Data section: Begin

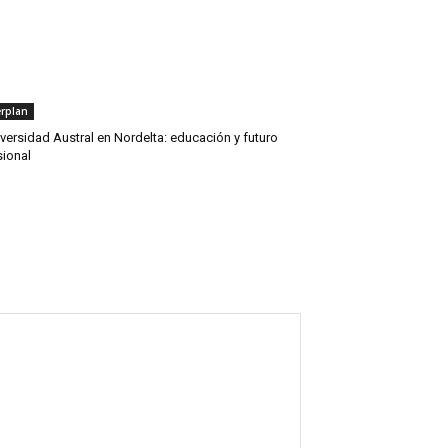
rplan
versidad Austral en Nordelta: educación y futuro
sional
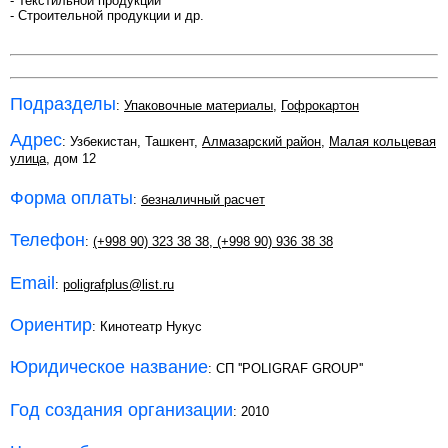
- Текстильной продукции
- Строительной продукции и др.
Подразделы
:
Упаковочные материалы
,
Гофрокартон
Адрес
: Узбекистан, Ташкент,
Алмазарский район
,
Малая кольцевая
улица
, дом 12
Форма оплаты
:
безналичный расчет
Телефон
:
(+998 90) 323 38 38
,
(+998 90) 936 38 38
Email
:
poligrafplus@list.ru
Ориентир
: Кинотеатр Нукус
Юридическое название
: СП ''POLIGRAF GROUP''
Год создания организации
: 2010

Data section: End

--- How to complete this task ---
From the data above, copy each line with the string "продукции" in it.

--- Result of the task ---
- Текстильной продукции
- Строительной продукции и др.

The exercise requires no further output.